With a humble confidence she could help seniors and also drawing on her spiritual faith to be able to do so, Wanda went to work for the Home Instead franchise that serves West Virginia’s Eastern Panhandle. “I find Jesus’ instructions to ‘do unto others as you would have them do unto you’ to be very sound advice, which I try to follow with all of my clients,” Wanda said.

Wanda always has had a heart for helping others. “I learned the art of caregiving by following the excellent example of both of my parents as they cared for my severely disabled sister, who is six years younger than I,” Wanda said. “At age 9, I began volunteering annually with the American Red Cross in their summer programs for children with disabilities.”

Senior care also was on the horizon for Wanda at a young age. “Being the first grandchild on both sides of my family I had spent a great deal of time with my elderly grandparents and was blessed to have known one of my great-grandmothers. I always enjoyed listening to their stories – it was truly living history!” she said.

As a teenager, Wanda gathered some of her like-minded friends to create a successful babysitting service for families who often found it difficult to find sitters for their children with disabilities. Wanda explained further, “It was a natural progression for me to pursue a degree in special education in college and teach afterward.”

After majoring in special education and securing her college degree, Wanda taught children with learning disabilities in grades ranging from kindergarten to eighth grade for several years. Then she shifted course in her work journey. “Pursuing my love of history,” Wanda said, “I held several different positions at a National Historic Trust property in Northern Virginia for many years. For the past 15 years before joining Home Instead, I served as a parish administrator for an Episcopal church, assisting the rector, vestry and parishioners.”

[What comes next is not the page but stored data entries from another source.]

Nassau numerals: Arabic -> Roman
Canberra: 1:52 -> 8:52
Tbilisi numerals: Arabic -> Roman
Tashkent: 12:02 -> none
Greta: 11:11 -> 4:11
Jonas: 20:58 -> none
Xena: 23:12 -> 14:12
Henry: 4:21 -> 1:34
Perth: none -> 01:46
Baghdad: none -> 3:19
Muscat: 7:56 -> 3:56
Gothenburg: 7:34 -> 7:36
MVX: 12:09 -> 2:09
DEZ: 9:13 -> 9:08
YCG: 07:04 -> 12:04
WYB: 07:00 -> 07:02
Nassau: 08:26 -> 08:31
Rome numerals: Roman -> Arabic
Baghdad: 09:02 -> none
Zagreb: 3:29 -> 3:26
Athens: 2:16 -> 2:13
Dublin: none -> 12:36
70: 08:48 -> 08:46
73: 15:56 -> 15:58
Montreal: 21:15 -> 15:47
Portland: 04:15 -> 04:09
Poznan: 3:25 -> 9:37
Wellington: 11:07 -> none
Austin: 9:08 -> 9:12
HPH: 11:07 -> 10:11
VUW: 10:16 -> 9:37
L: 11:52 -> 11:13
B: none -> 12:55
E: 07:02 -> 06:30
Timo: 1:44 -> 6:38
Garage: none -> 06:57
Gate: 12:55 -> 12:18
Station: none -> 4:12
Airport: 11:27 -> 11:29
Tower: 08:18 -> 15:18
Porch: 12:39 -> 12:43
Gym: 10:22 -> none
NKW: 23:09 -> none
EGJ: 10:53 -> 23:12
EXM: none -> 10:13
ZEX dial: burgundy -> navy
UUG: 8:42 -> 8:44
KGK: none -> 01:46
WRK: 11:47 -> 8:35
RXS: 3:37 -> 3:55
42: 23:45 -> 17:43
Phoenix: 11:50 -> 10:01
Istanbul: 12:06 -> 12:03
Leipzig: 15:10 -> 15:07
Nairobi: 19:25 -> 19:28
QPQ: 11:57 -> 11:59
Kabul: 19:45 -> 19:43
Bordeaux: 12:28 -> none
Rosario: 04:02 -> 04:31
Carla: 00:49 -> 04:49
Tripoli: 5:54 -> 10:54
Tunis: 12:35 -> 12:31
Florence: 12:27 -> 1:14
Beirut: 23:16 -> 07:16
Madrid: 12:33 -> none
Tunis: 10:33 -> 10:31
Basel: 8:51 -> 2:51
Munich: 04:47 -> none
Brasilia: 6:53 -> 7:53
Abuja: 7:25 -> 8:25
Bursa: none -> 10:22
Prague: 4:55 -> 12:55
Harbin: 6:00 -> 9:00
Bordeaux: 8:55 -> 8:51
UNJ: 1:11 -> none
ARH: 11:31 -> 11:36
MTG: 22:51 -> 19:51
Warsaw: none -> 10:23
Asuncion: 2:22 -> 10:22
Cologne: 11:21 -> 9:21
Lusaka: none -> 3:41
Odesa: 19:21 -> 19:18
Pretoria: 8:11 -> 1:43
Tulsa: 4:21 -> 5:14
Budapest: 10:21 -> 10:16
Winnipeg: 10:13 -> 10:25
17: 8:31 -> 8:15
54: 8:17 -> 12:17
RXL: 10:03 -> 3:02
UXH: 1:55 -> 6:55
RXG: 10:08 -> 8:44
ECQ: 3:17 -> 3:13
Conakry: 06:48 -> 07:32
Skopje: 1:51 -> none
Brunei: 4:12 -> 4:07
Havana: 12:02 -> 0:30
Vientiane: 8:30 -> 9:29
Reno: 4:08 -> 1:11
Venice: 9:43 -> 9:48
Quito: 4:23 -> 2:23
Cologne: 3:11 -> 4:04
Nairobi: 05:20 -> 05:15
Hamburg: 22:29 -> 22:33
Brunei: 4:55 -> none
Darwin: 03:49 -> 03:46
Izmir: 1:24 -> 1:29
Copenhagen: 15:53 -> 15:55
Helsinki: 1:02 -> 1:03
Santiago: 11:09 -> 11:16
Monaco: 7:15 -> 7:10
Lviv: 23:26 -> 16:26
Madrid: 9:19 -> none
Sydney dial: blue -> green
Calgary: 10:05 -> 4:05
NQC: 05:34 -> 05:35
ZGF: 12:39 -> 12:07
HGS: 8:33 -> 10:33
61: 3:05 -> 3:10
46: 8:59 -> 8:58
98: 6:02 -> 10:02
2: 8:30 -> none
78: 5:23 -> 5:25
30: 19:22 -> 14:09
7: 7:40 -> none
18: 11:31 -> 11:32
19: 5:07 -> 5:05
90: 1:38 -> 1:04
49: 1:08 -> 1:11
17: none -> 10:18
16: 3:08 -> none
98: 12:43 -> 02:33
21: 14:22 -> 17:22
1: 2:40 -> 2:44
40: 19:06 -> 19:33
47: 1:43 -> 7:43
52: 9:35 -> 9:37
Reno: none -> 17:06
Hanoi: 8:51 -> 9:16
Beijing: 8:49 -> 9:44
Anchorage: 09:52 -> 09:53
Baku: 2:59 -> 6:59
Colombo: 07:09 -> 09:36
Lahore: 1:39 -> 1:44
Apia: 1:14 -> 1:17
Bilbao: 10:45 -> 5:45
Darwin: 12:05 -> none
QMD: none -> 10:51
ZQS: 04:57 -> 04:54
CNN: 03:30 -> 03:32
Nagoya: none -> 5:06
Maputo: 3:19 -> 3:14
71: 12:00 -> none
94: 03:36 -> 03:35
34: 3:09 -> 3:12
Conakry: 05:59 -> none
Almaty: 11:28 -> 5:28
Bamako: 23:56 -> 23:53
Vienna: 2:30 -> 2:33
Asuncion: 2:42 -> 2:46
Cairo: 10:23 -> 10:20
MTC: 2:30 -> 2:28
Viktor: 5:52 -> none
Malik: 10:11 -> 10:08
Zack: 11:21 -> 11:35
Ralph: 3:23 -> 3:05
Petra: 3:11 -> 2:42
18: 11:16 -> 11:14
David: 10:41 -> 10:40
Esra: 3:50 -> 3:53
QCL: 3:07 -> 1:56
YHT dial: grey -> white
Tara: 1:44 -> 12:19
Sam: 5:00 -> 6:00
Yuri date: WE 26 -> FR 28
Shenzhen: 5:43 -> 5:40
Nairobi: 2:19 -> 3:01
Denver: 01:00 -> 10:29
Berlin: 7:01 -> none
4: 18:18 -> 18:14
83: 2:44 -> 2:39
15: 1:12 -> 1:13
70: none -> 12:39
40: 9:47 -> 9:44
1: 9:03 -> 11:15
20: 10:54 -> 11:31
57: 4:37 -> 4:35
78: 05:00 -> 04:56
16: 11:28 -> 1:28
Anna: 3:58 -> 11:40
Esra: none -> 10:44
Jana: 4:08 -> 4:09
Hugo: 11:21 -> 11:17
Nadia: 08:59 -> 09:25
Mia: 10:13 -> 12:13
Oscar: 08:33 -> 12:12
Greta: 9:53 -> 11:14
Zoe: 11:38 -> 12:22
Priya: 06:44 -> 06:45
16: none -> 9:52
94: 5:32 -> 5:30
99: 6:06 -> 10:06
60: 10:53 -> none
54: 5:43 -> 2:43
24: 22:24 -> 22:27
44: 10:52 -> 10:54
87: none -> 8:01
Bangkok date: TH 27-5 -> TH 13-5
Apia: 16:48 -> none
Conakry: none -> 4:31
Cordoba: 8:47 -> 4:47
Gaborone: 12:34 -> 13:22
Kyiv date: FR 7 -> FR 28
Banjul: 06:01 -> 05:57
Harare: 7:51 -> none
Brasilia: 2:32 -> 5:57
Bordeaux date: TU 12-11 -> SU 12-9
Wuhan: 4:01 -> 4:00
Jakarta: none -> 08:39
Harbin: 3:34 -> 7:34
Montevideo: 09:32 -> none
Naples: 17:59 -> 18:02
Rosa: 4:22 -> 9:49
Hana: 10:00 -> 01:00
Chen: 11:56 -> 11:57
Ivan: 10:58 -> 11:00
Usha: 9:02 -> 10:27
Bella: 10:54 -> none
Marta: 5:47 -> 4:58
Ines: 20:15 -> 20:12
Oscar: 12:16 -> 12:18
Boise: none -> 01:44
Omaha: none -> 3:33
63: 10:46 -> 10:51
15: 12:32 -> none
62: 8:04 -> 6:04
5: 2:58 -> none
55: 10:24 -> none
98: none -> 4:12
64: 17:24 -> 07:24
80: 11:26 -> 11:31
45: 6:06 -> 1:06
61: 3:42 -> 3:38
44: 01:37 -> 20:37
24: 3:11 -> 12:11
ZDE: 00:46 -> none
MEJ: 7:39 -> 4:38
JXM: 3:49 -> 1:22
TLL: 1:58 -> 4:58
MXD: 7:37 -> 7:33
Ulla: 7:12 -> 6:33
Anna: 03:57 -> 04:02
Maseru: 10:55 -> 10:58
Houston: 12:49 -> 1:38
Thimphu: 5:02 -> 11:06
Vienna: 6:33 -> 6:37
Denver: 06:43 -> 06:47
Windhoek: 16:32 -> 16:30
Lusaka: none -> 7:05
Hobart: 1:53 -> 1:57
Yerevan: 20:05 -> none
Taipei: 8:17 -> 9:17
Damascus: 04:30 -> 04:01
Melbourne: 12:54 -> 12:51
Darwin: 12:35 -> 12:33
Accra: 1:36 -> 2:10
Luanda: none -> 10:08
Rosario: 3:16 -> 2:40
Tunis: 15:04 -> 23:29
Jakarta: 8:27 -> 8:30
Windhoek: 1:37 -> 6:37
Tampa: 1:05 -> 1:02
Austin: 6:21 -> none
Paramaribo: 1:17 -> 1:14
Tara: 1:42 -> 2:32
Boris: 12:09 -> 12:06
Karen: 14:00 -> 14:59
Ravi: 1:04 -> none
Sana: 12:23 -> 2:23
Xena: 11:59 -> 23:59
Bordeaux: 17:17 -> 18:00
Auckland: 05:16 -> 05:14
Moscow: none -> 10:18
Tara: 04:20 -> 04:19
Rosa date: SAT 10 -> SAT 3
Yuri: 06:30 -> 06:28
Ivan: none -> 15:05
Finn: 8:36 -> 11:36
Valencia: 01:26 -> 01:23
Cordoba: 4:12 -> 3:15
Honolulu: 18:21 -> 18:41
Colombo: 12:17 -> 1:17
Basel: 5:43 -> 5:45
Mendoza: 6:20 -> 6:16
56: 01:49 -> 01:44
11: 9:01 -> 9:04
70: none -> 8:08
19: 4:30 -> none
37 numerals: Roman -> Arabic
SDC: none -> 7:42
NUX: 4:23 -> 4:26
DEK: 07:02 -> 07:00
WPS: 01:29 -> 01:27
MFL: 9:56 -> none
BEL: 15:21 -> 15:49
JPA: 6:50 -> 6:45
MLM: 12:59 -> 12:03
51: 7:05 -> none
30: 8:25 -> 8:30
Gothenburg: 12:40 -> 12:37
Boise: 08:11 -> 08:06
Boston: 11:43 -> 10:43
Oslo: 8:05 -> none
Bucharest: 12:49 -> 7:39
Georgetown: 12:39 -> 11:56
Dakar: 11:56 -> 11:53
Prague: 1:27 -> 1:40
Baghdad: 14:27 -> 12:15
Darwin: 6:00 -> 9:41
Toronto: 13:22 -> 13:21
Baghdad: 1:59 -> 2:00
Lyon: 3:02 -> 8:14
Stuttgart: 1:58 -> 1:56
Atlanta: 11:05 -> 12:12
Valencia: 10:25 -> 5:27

After retiring from her church job in Purcellville, Virginia, Wanda decided she wanted her next job to be more “hands on.” She said: “I found Home Instead online and was impressed with what I learned of its mission. What I like most about my job is getting to know my clients – their history and their interests. I always learn something from each experience.”

Wanda also described her job fulfillment this way: “It is deeply satisfying to know I may have made my clients’ days a little brighter, their challenges a little easier and their lives a bit more comfortable during our time together. It brings me joy. To be successful as a caregiver, I’d say you need to have patience, flexibility, a sense of humor, and love of people first and foremost.”

Wanda always searches for ways to her clients’ hearts and minds. “I really enjoy discovering what a person’s interests are and joining in however and whenever I can to make it possible for them to experience them – whether it’s gardening, birding, cooking, history, card games, Wordle, music and other activities, and I love sharing a laugh with them!” she said.

“One of my clients was a gourmet cook. While I love to cook, I am no gourmet cook. My client patiently instructs me, and I try my best. What a sense of accomplishment there is when she approves, and we laugh when she tactfully lets me know I failed. If that is the case, her review is, ‘Well, I wouldn’t order it if it was on the menu.’ I’ve cooked a lot of things now that I would never have cooked before. Like I said, I always learn something in this job.”